THE CONSTANCY OF STRESS FIELDS DURING FRACTURING INDICATED BY JOINT SET NORMAL VECTOR DISTRIBUTIONS


WHITAKER, Amy E., Geosciences, The Pennsylvania State Univ, University Park, PA 16802 and ENGELDER, Terry, Department of Geosciences, Penn State University, 334 Deike Building, University Park, PA 16802, amy@geosc.psu.edu

Joints open parallel to the least principal stress and contain in their planes the maximum and intermediate principal stresses. As such, the tightness, shape and orientation of the concentration of joint normal vectors in a set reflect stress field complexity and host rock strength contrast at the time of jointing. Joint normal vectors for a set formed in a homogeneous stress field, hosted by an isotropic material and measured with a perfectly precise compass would plot as a point on a stereographic projection. However, in real sets, whose joints vary in strike and dip, the normal vectors populate an area on the plot, with concentration decreasing away from a mean orientation. Joint vector distributions from fold belt and basin settings are quantified with an eigenvalue method, and used to determine the relative constancy of the horizontal tectonic and vertical gravitational stresses in the rock volume over the jointing interval.

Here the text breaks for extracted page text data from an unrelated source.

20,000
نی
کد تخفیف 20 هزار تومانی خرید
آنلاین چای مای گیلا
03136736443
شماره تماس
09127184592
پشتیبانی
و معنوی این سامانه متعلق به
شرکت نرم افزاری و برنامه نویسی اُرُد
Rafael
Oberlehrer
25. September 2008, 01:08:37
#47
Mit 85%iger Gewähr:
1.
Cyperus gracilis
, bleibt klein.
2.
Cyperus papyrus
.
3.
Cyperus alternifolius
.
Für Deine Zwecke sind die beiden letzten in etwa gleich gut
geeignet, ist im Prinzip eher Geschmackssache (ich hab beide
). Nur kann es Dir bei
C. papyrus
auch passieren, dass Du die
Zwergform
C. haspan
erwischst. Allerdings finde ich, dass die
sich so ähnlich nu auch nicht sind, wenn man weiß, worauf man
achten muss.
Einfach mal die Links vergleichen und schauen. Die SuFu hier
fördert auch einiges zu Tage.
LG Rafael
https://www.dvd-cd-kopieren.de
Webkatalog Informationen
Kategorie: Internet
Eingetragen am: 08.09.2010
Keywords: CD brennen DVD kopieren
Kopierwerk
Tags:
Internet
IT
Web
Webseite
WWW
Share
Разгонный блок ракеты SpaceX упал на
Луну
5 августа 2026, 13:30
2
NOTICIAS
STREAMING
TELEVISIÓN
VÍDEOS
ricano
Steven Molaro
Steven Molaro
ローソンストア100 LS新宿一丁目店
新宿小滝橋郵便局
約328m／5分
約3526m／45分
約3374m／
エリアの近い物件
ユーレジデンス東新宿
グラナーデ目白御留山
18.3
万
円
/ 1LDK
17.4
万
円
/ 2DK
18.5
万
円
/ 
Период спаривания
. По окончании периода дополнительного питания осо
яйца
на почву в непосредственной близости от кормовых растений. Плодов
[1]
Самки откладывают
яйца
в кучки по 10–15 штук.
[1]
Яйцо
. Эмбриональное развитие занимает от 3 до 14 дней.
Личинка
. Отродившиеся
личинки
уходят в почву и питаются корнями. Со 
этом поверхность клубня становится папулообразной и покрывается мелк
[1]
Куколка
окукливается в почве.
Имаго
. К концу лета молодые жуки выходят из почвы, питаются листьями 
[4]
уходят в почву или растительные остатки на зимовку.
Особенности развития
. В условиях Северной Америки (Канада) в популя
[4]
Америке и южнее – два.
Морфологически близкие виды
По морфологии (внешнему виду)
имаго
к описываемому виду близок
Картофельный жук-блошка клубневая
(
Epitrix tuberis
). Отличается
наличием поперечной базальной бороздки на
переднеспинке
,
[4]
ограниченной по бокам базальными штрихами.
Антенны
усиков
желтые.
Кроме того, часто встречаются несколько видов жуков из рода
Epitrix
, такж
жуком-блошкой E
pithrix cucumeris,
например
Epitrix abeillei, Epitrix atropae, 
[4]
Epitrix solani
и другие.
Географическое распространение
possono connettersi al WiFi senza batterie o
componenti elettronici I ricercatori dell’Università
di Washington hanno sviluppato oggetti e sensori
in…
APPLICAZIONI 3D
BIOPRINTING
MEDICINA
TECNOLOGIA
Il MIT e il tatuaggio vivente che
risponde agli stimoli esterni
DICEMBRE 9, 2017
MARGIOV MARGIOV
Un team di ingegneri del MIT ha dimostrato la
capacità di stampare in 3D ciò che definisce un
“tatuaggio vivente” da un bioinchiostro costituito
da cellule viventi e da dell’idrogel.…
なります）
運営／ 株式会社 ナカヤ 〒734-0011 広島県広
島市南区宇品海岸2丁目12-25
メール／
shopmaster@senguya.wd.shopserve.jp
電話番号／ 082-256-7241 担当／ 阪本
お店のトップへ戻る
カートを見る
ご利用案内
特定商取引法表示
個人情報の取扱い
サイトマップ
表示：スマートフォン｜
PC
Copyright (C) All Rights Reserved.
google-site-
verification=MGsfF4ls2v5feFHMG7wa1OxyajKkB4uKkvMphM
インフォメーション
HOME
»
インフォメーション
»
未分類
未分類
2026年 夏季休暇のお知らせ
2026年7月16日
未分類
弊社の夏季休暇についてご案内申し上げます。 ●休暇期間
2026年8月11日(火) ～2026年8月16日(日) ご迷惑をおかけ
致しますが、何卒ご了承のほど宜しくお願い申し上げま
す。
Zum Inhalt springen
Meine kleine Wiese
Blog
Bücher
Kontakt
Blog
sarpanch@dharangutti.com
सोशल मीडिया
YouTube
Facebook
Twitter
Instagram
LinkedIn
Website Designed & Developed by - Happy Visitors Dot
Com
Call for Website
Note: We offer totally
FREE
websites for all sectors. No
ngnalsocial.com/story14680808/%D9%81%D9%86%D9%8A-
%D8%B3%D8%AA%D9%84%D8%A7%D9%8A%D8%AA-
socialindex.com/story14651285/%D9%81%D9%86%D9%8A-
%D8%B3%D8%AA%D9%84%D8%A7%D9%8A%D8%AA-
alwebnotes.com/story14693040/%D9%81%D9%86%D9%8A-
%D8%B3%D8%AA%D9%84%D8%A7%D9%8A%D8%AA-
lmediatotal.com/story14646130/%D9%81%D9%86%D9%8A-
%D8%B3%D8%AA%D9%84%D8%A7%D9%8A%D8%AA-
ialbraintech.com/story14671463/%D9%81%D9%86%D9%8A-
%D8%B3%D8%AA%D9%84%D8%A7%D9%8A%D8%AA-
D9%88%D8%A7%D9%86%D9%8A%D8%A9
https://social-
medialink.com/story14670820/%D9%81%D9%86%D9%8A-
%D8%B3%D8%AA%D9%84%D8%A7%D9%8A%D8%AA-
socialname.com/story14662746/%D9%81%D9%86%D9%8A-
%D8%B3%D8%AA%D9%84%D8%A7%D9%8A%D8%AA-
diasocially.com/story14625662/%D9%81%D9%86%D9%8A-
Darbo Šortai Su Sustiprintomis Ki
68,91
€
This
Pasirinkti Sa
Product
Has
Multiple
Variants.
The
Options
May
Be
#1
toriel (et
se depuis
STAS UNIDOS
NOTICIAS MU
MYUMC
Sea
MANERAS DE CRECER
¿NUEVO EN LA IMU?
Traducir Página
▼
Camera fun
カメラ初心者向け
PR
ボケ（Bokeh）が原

The variations in strike and dip within joint sets are random at neither the outcrop nor the regional scale. Joint vector distributions in horizontal beds, and especially in rock sequences with low strength anisotropy, demonstrate that the vertical dimension of joints, while not constant, is better constrained in the joint set than the strike dimension in both passive and active tectonic settings. Thus, the stress trajectory due to overburden is more constant than the horizontal tectonic stresses during jointing. This result holds in rock volumes at the outcrop and geological province scales, and over time, when stress rotations are observed in the form of joints reactivated with slip. Rocks with strength anisotropy, such as interbedded stiff siltstone and compliant shale, contain joints that demonstrate increased constancy of the vertical stress relative to the horizontal stresses. Bed rotation with respect to the vertical stress during folding, fractures that propagate across bedding interfaces or irregular mechanical boundaries are necessary to effect joint sets with dip dispersion comparable to strike dispersion.